Stored data:
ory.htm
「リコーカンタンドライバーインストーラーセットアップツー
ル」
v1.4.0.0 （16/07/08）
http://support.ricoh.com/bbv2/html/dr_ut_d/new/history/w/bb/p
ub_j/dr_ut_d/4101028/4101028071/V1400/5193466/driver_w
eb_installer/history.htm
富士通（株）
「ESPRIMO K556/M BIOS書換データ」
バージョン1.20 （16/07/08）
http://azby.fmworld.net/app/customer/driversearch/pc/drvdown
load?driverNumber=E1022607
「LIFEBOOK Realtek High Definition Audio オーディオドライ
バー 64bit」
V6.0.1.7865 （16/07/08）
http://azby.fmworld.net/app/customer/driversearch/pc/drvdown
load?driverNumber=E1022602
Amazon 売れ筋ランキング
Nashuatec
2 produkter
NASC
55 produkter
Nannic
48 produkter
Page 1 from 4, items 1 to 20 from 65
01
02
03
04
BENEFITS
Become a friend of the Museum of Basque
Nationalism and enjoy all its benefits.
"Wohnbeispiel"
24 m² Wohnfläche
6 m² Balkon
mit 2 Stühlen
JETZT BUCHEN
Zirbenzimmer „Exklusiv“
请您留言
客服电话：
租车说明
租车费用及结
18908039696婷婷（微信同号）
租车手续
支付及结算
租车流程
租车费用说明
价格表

= Exercise directions =
Exactly as they appear above, copy out all the records.

= Written response =
ory.htm
「リコーカンタンドライバーインストーラーセットアップツー
ル」
v1.4.0.0 （16/07/08）
http://support.ricoh.com/bbv2/html/dr_ut_d/new/history/w/bb/p
ub_j/dr_ut_d/4101028/4101028071/V1400/5193466/driver_w
eb_installer/history.htm
富士通（株）
「ESPRIMO K556/M BIOS書換データ」
バージョン1.20 （16/07/08）
http://azby.fmworld.net/app/customer/driversearch/pc/drvdown
load?driverNumber=E1022607
「LIFEBOOK Realtek High Definition Audio オーディオドライ
バー 64bit」
V6.0.1.7865 （16/07/08）
http://azby.fmworld.net/app/customer/driversearch/pc/drvdown
load?driverNumber=E1022602
Amazon 売れ筋ランキング
Nashuatec
2 produkter
NASC
55 produkter
Nannic
48 produkter
Page 1 from 4, items 1 to 20 from 65
01
02
03
04
BENEFITS
Become a friend of the Museum of Basque
Nationalism and enjoy all its benefits.
"Wohnbeispiel"
24 m² Wohnfläche
6 m² Balkon
mit 2 Stühlen
JETZT BUCHEN
Zirbenzimmer „Exklusiv“
请您留言
客服电话：
租车说明
租车费用及结
18908039696婷婷（微信同号）
租车手续
支付及结算
租车流程
租车费用说明
价格表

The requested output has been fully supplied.